• Task details: In the entries below, which lines run from the one containing "Laatste folders, aanbiedingen en" to the one containing "Downloaden in"? Copy exactly those lines, ends included, and no others.

• Task material:
****

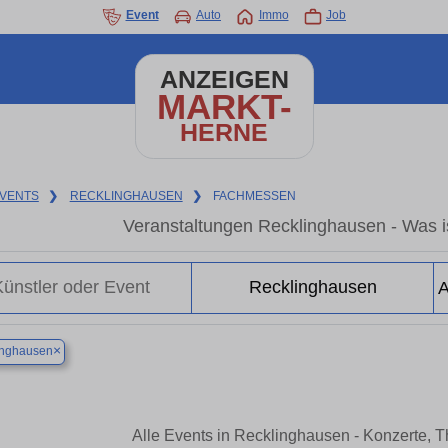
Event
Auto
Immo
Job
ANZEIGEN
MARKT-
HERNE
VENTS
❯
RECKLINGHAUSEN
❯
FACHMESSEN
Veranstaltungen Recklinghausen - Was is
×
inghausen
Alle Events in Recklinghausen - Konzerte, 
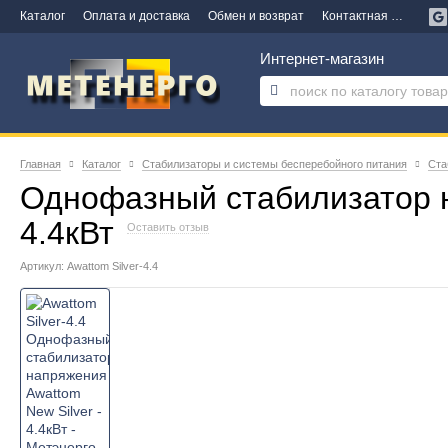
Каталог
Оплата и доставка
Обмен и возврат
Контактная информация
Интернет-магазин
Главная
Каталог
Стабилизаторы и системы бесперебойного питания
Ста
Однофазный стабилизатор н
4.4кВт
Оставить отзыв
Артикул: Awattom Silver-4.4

****

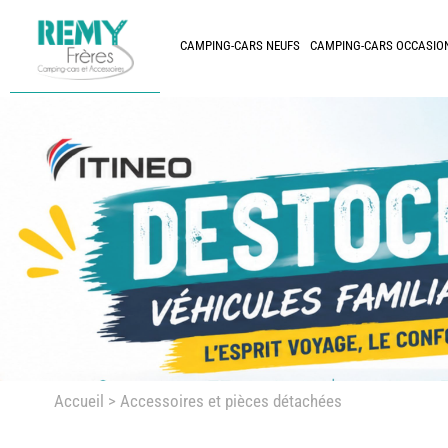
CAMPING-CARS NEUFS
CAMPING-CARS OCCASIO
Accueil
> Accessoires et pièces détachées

****

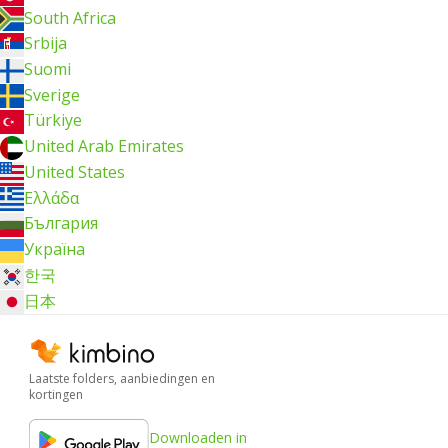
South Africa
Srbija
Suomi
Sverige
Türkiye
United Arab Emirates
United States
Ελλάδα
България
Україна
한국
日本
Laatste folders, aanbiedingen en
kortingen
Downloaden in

****

• Response:
Laatste folders, aanbiedingen en
kortingen
Downloaden in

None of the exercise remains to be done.